** GIVEN RECORDS follows **

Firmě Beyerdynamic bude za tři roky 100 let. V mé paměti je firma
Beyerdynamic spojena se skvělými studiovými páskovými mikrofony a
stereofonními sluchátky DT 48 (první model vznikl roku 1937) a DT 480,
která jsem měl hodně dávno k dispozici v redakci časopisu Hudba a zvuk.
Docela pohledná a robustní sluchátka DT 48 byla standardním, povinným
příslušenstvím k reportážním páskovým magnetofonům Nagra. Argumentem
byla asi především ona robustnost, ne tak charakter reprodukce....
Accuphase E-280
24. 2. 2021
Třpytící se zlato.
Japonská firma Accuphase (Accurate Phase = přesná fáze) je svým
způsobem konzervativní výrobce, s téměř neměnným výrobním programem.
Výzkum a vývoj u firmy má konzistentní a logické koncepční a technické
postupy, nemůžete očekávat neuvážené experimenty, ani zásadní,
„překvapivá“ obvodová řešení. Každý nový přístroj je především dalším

** End of GIVEN RECORDS **

## EXERCISE
Search the data above for the word "Beyerdynamic" and report how many lines contain it, with nothing further.

## ANSWER
2